I shared my view on emergency fund in general earlier. At the end that post, I said that EF was a necessary step to start retirement savings and investments, without explaining it. This may seem to be a naïve question. However, I struggled with it when I got started and would like to share my experience here.

Emergency fund gives you a peace of mind which enables you to make better investment decisions. When I started to invest, I got several individual stocks, whose prices vary a lot. I intended to buy-and-hold, which was only possible when you are able to leave the money untouched even in emergency. It was quite tempting to use the emergency fund to buy more stocks. However, without an emergency fund, I realized that I might be forced to sell the stocks at the wrong time. So I need my emergency fund to take that risky investing strategy with individual stocks.

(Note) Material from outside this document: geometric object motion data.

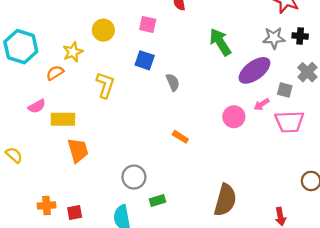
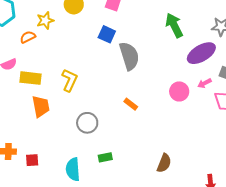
gray semicircle: (173, 82) -> (129, 56), size x1.8
yellow L-shape: (105, 85) -> (69, 80), moved
gray circle: (134, 177) -> (87, 123), moved
brown semicircle: (225, 200) -> (164, 163), size x0.7

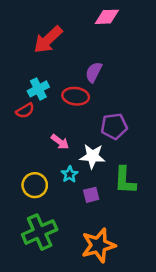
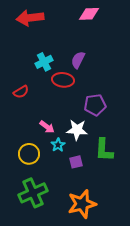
red arrow: (48, 40) -> (30, 18), moved, turned 36
cyan cross: (38, 89) -> (44, 62), moved
pink arrow: (60, 142) -> (47, 127), moved

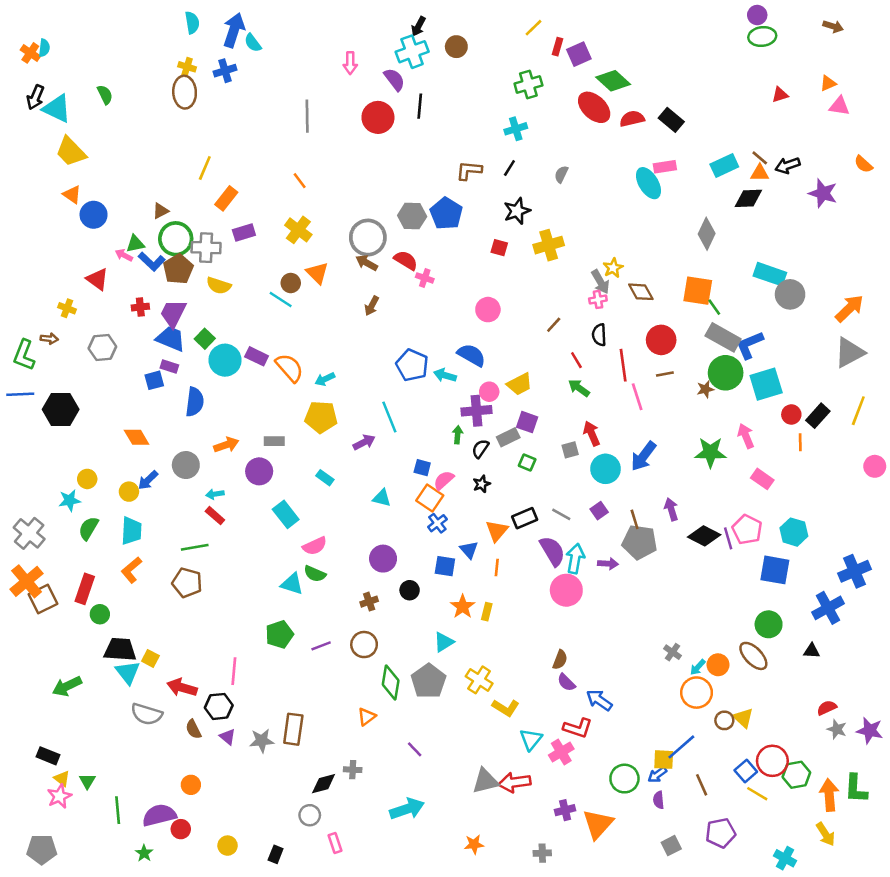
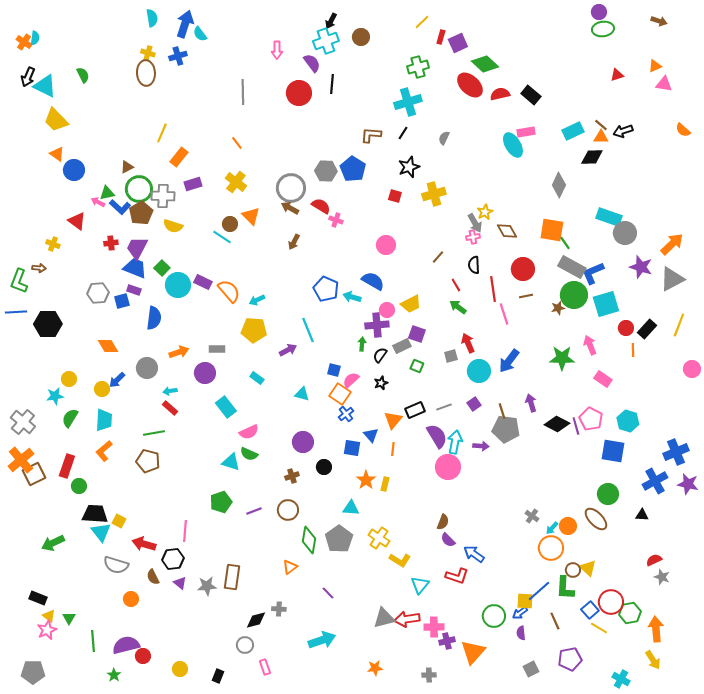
cyan cross: (516, 129) -> (408, 102), size x1.5
purple star: (823, 193) -> (641, 267), moved
gray hexagon: (102, 347) -> (98, 293), moved
gray line: (561, 514) -> (444, 407), turned -49
cyan triangle: (444, 642) -> (351, 508), turned 36
purple star: (870, 731) -> (688, 484), moved
pink cross: (561, 752) -> (434, 627), moved, turned 30
orange circle: (191, 785) -> (131, 599), moved
green L-shape: (856, 789) -> (565, 588), moved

It became clear to me that it’s very important to separate your long-term investment and your cash reserve. When I first worked on my investment strategy, I had so many things in my mind, emergency cash, down-payment for the first house, regular investment, and retirement reinvestment. All these goals have different timeline, thus have different risk tolerance. Without separating them explicitly, I was really making the task much more difficult and even intractable. The good thing was that I was not paralyzed by the complexity, I started anyway; the bad thing was that I got a messy strategy which was not optimal and I had trouble sticking to it. In the end, I ended up selling all my holdings and reshuffled my portfolio in less than two years. I was lucky that I was a graduate student, thus, was not hurt that much in tax.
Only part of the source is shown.